The new point in dynamic simulation can be considered as addition to the tree, but after it has added we can collapse the information to the above. At any time we have information which point would be accepted given the simulation so far and the total energy so far, and we can make the probabilistic decision whether the new addition is the new accepted point given the old and new parts. I guess Ben can implement this soonish with his non-recursive R code.

Given that we don’t need to worry about memory requirements (as by 1), we can check the U-turn criterion more often and infinite loops would be much more unlikely. Assuming I’m mistaken in memory requirements, we could instead of adding 100% more, add e.g. 50% more and still have better memory behavior than if adding constant number of steps.
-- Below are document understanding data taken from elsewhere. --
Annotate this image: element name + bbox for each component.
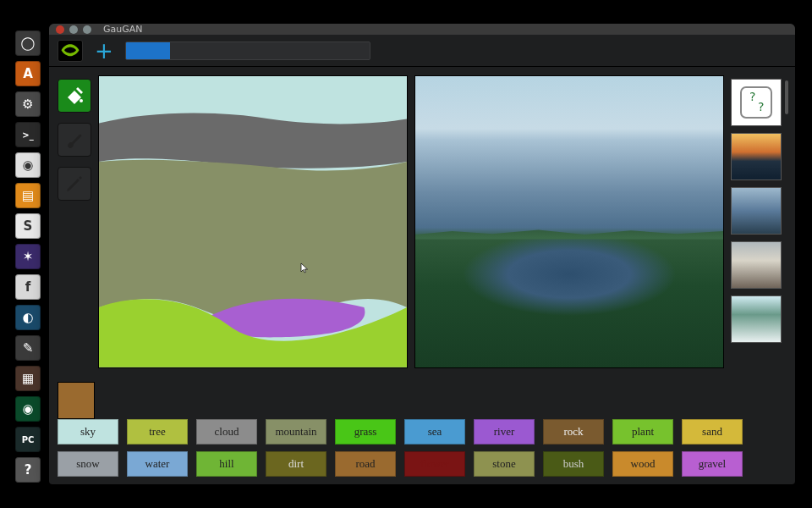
segmentation-svg [99,76,407,367]
swatch-gravel[interactable]: gravel [682,451,743,477]
launcher-gimp[interactable]: ✎ [15,335,41,361]
swatch-grass[interactable]: grass [335,419,396,444]
launcher-pycharm[interactable]: PC [15,427,41,452]
brush-tool-button[interactable] [58,123,91,157]
swatch-rock[interactable]: rock [543,419,604,444]
pencil-icon [64,174,85,194]
launcher-sublime[interactable]: ▤ [15,183,41,208]
random-style-thumb[interactable]: ?? [731,79,782,126]
titlebar: GauGAN [49,24,795,35]
generated-image [415,76,723,367]
swatch-sky[interactable]: sky [58,419,118,444]
swatch-road[interactable]: road [335,451,396,477]
brush-icon [64,130,85,150]
swatch-cloud[interactable]: cloud [196,419,257,444]
fill-tool-button[interactable] [58,79,91,113]
launcher-browser[interactable]: ◐ [15,305,41,330]
swatch-stone[interactable]: stone [474,451,535,477]
swatch-tree[interactable]: tree [127,419,188,444]
dice-icon: ?? [738,84,775,121]
new-button[interactable]: + [91,38,117,64]
svg-point-0 [80,99,83,102]
launcher-app-misc2[interactable]: ◉ [15,396,41,422]
launcher-slack[interactable]: S [15,213,41,239]
progress-fill [126,42,170,59]
svg-rect-2 [741,87,771,118]
palette-area: skytreecloudmountaingrassseariverrockpla… [49,373,795,487]
segmentation-canvas[interactable] [98,75,408,368]
nvidia-logo-icon [58,40,83,62]
pencil-tool-button[interactable] [58,167,91,201]
svg-text:?: ? [749,90,755,103]
launcher-app-x[interactable]: ✶ [15,244,41,269]
swatch-sea[interactable]: sea [404,419,465,444]
launcher-chrome[interactable]: ◉ [15,152,41,178]
launcher-help[interactable]: ? [15,457,41,483]
swatch-flower[interactable]: flower [404,451,465,477]
palette-grid: skytreecloudmountaingrassseariverrockpla… [58,419,743,477]
swatch-mountain[interactable]: mountain [266,419,326,444]
canvas-pair [98,75,724,368]
progress-bar[interactable] [125,41,370,60]
window-title: GauGAN [103,24,143,35]
swatch-snow[interactable]: snow [58,451,118,477]
swatch-wood[interactable]: wood [612,451,673,477]
style-blue-mountains-thumb[interactable] [731,187,782,235]
swatch-sand[interactable]: sand [682,419,743,444]
workspace: ?? [49,67,795,373]
current-color-swatch[interactable] [58,382,95,419]
svg-text:?: ? [758,100,764,113]
swatch-dirt[interactable]: dirt [266,451,326,477]
launcher-fonts[interactable]: f [15,274,41,300]
tool-column [58,75,91,368]
maximize-dot[interactable] [83,25,91,34]
style-column: ?? [731,75,787,368]
launcher-terminal[interactable]: >_ [15,122,41,147]
swatch-river[interactable]: river [474,419,535,444]
style-sunset-lake-thumb[interactable] [731,133,782,180]
swatch-water[interactable]: water [127,451,188,477]
launcher-ubuntu-dash[interactable]: ◯ [15,30,41,56]
close-dot[interactable] [56,25,64,34]
cursor-icon [300,262,309,274]
output-canvas [414,75,724,368]
style-river-rapids-thumb[interactable] [731,295,782,343]
minimize-dot[interactable] [69,25,78,34]
swatch-hill[interactable]: hill [196,451,257,477]
style-cloudy-sky-thumb[interactable] [731,241,782,289]
top-toolbar: + [49,35,795,67]
style-scrollbar[interactable] [785,80,788,114]
swatch-plant[interactable]: plant [612,419,673,444]
launcher-settings[interactable]: ⚙ [15,91,41,117]
app-window: GauGAN + [49,24,795,484]
launcher-app-a[interactable]: A [15,61,41,86]
os-launcher: ◯A⚙>_◉▤S✶f◐✎▦◉PC? [15,30,41,483]
swatch-bush[interactable]: bush [543,451,604,477]
launcher-app-misc1[interactable]: ▦ [15,366,41,391]
bucket-icon [64,86,85,106]
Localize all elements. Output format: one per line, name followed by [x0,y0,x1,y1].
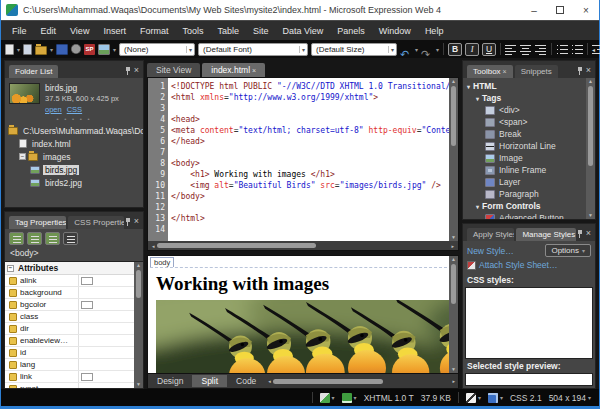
maximize-button[interactable] [547,0,573,20]
toolbox-item-advanced-button[interactable]: Advanced Button [467,212,586,219]
minimize-button[interactable]: – [521,0,547,20]
toolbox-group-form-controls[interactable]: Form Controls [467,200,586,212]
new-document-dropdown-icon[interactable] [17,46,20,53]
folder-list-tab[interactable]: Folder List [9,65,58,78]
new-document-icon[interactable] [5,44,14,55]
decrease-indent-icon[interactable] [592,44,600,55]
collapse-icon[interactable] [7,265,14,272]
panel-close-icon[interactable] [586,229,591,238]
code-lines[interactable]: <!DOCTYPE html PUBLIC "-//W3C//DTD XHTML… [168,78,449,241]
view-tab-design[interactable]: Design [148,375,192,387]
tab-manage-styles[interactable]: Manage Styles [516,228,575,241]
attribute-value[interactable] [78,287,134,298]
options-button[interactable]: Options [545,244,591,257]
attribute-value[interactable] [78,299,134,310]
tab-tag-properties[interactable]: Tag Properties [9,216,66,229]
open-folder-dropdown-icon[interactable] [50,46,53,53]
undo-dropdown-icon[interactable] [415,46,418,53]
code-hscrollbar[interactable]: ◂ ▸ [148,241,458,250]
attribute-row-lang[interactable]: lang [5,359,134,371]
font-select[interactable]: (Default Font) [198,43,308,56]
redo-icon[interactable] [421,44,433,55]
open-folder-icon[interactable] [35,46,47,55]
align-right-icon[interactable] [535,44,547,55]
preview-dropdown-icon[interactable] [113,46,116,53]
attribute-row-link[interactable]: link [5,371,134,383]
view-tab-code[interactable]: Code [227,375,265,387]
toolbox-group-html[interactable]: HTML [467,80,586,92]
preview-splitter[interactable]: • • • • • [5,116,143,123]
attribute-value[interactable] [78,323,134,334]
code-vscrollbar[interactable]: ▲ ▼ [449,78,458,241]
collapse-icon[interactable] [19,153,26,160]
color-swatch[interactable] [81,373,93,381]
page-size-status[interactable]: 504 x 194 [549,393,591,403]
alphabetical-view-icon[interactable] [27,232,42,245]
attribute-value[interactable] [78,347,134,358]
design-vscrollbar[interactable]: ▲ ▼ [449,256,458,373]
toolbox-group-tags[interactable]: Tags [467,92,586,104]
tab-css-properties[interactable]: CSS Properties [68,216,123,229]
categorized-view-icon[interactable] [9,232,24,245]
attribute-value[interactable] [78,335,134,346]
style-select[interactable]: (None) [119,43,195,56]
close-button[interactable]: × [573,0,599,20]
italic-button[interactable]: I [465,43,479,56]
underline-button[interactable]: U [482,43,496,56]
scrollbar-thumb[interactable] [588,86,593,166]
menu-view[interactable]: View [63,21,96,41]
panel-close-icon[interactable] [134,217,139,226]
open-page-icon[interactable] [23,44,32,55]
doctype-status[interactable]: XHTML 1.0 T [364,393,414,403]
menu-window[interactable]: Window [372,21,418,41]
toolbox-item-break[interactable]: Break [467,128,586,140]
design-hscrollbar[interactable]: ◂ ▸ [265,378,458,385]
menu-tools[interactable]: Tools [175,21,210,41]
attribute-row-dir[interactable]: dir [5,323,134,335]
tree-item-birds2-jpg[interactable]: birds2.jpg [5,176,143,189]
panel-close-icon[interactable] [586,66,591,75]
bold-button[interactable]: B [448,43,462,56]
toolbox-item-paragraph[interactable]: Paragraph [467,188,586,200]
tree-item-birds-jpg[interactable]: birds.jpg [5,163,143,176]
attribute-value[interactable] [78,383,134,388]
body-tag-chip[interactable]: body [150,257,174,267]
pin-icon[interactable] [126,67,130,75]
menu-site[interactable]: Site [246,21,276,41]
attribute-value[interactable] [78,275,134,286]
menu-table[interactable]: Table [210,21,246,41]
tree-item-c-users-muhammad-waqas-documents-m[interactable]: C:\Users\Muhammad.Waqas\Documents\M [5,124,143,137]
attributes-section-header[interactable]: Attributes [5,262,134,275]
set-properties-icon[interactable] [45,232,60,245]
tree-item-index-html[interactable]: index.html [5,137,143,150]
menu-file[interactable]: File [5,21,34,41]
css-schema-icon[interactable] [488,393,503,403]
color-swatch[interactable] [81,277,93,285]
attribute-row-runat[interactable]: runat [5,383,134,388]
new-style-link[interactable]: New Style… [467,246,514,256]
scrollbar-thumb[interactable] [451,264,456,304]
tab-apply-styles[interactable]: Apply Styles [467,228,514,241]
design-view[interactable]: body Working with images [147,255,459,374]
numbered-list-icon[interactable] [556,44,568,55]
attribute-row-background[interactable]: background [5,287,134,299]
menu-insert[interactable]: Insert [96,21,133,41]
redo-dropdown-icon[interactable] [436,46,439,53]
scrollbar-thumb[interactable] [273,379,383,384]
tab-index-html[interactable]: index.html [202,63,265,77]
size-select[interactable]: (Default Size) [311,43,397,56]
preview-link-css[interactable]: CSS [67,105,82,114]
attribute-row-enableview[interactable]: enableview… [5,335,134,347]
attribute-row-id[interactable]: id [5,347,134,359]
toolbox-item-image[interactable]: Image [467,152,586,164]
bullet-list-icon[interactable] [571,44,583,55]
code-editor[interactable]: 1234567891011121314 <!DOCTYPE html PUBLI… [147,77,459,251]
attach-stylesheet-link[interactable]: Attach Style Sheet… [479,260,557,270]
css-schema-status[interactable]: CSS 2.1 [510,393,542,403]
attribute-row-alink[interactable]: alink [5,275,134,287]
align-center-icon[interactable] [520,44,532,55]
preview-link-open[interactable]: open [45,105,62,114]
tab-snippets[interactable]: Snippets [515,65,558,78]
scrollbar-thumb[interactable] [136,270,141,298]
tag-summary-icon[interactable] [63,232,78,245]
My hypothesis is that if we want to maximize ESS/n_leapforg for E[X] and E[x^2] we should stop earlier than at U-turn. I now realize that part of my previous experiments were ruined by infinite loops, but the last figure in @nhuurre’s first post supports this hypothesis. The figure shows ESS (Neff) for x and lp, but in the case of normal distribution lp is proportional to x^2. Increasing step size makes n_leapfrog to decerase until step size 1, plateaus and then later decreases again. By eye, it seems the highest ESS/n_leapfrog for x^2 is around stepsize 1.0 while the highest ESS/n_leapfrog for x is around stepsize 1.4. Similarly longer simulation without u-turn increase n_leapfrog and increase ESS for x, but decrease ESS/n_leapfrog for x^2.

Nope. That’s all you need to build a tree to a given length, but not enough to make all of the necessary checks to ensure the the sampling of an entire trajectory is sufficiently reversible to admit the target invariant distribution. The beauty of the recursive implementation is that is makes all of the necessary checks with as little memory as possible.